Activity:
From the records below, please return each line that holds the word "close".

Page segmentation data:
□ □ □ □

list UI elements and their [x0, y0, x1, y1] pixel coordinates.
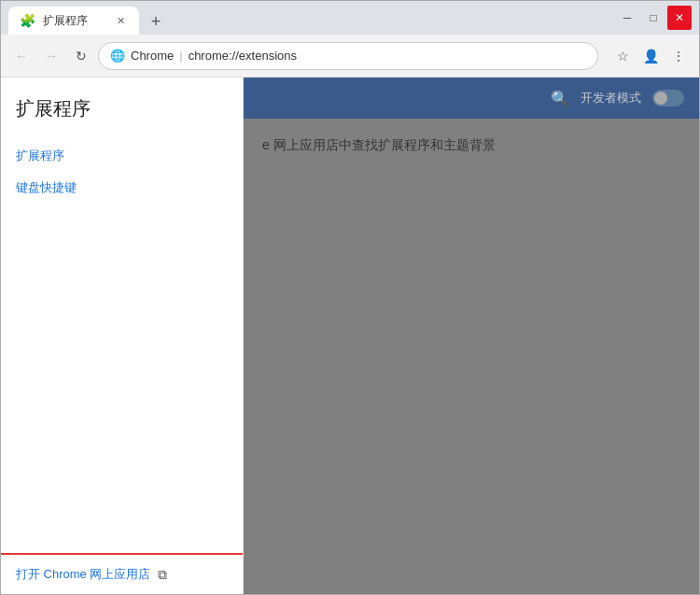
external-link-icon: ⧉	[158, 567, 167, 583]
tab-title: 扩展程序	[43, 13, 105, 29]
browser-window: 🧩 扩展程序 ✕ + ─ □ ✕ ← → ↻ 🌐 Chrome | chrome…	[0, 0, 700, 595]
window-controls: ─ □ ✕	[615, 6, 692, 30]
sidebar-header: 扩展程序	[1, 78, 243, 133]
main-toolbar: 🔍 开发者模式	[244, 78, 699, 119]
webstore-link[interactable]: 打开 Chrome 网上应用店	[16, 566, 150, 583]
brand-text: Chrome	[131, 49, 174, 63]
sidebar-nav: 扩展程序 键盘快捷键	[1, 133, 243, 553]
titlebar: 🧩 扩展程序 ✕ + ─ □ ✕	[1, 1, 699, 35]
content-area: 扩展程序 扩展程序 键盘快捷键 打开 Chrome 网上应用店 ⧉ 🔍 开发者模…	[1, 78, 699, 594]
sidebar-item-shortcuts[interactable]: 键盘快捷键	[1, 172, 243, 204]
close-button[interactable]: ✕	[667, 6, 692, 30]
active-tab[interactable]: 🧩 扩展程序 ✕	[8, 7, 139, 35]
url-actions: ☆ 👤 ⋮	[609, 43, 692, 69]
tab-strip: 🧩 扩展程序 ✕ +	[8, 1, 611, 35]
search-icon[interactable]: 🔍	[551, 90, 569, 107]
sidebar-footer: 打开 Chrome 网上应用店 ⧉	[1, 553, 243, 594]
main-panel: 🔍 开发者模式 e 网上应用店中查找扩展程序和主题背景	[244, 78, 699, 594]
url-text: chrome://extensions	[189, 49, 297, 63]
minimize-button[interactable]: ─	[615, 6, 639, 30]
webstore-text: e 网上应用店中查找扩展程序和主题背景	[262, 137, 496, 154]
sidebar-title: 扩展程序	[16, 96, 228, 121]
forward-button[interactable]: →	[38, 43, 64, 69]
maximize-button[interactable]: □	[641, 6, 665, 30]
new-tab-button[interactable]: +	[143, 8, 169, 35]
back-button[interactable]: ←	[8, 43, 35, 69]
tab-icon: 🧩	[20, 13, 35, 28]
refresh-button[interactable]: ↻	[68, 43, 94, 69]
menu-button[interactable]: ⋮	[665, 43, 692, 69]
bookmark-button[interactable]: ☆	[609, 43, 636, 69]
url-bar[interactable]: 🌐 Chrome | chrome://extensions	[98, 42, 598, 70]
dev-mode-label: 开发者模式	[581, 90, 641, 106]
protocol-icon: 🌐	[110, 49, 125, 63]
profile-button[interactable]: 👤	[637, 43, 664, 69]
dev-mode-toggle[interactable]	[652, 90, 684, 106]
main-content: e 网上应用店中查找扩展程序和主题背景	[244, 119, 699, 594]
addressbar: ← → ↻ 🌐 Chrome | chrome://extensions ☆ 👤…	[1, 35, 699, 78]
url-separator: |	[179, 49, 182, 63]
tab-close-button[interactable]: ✕	[113, 13, 128, 28]
sidebar: 扩展程序 扩展程序 键盘快捷键 打开 Chrome 网上应用店 ⧉	[1, 78, 244, 594]
sidebar-item-extensions[interactable]: 扩展程序	[1, 140, 243, 172]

□ □ □ □

Reply to the exercise:
close-button[interactable]: ✕	[667, 6, 692, 30]
tab-close-button[interactable]: ✕	[113, 13, 128, 28]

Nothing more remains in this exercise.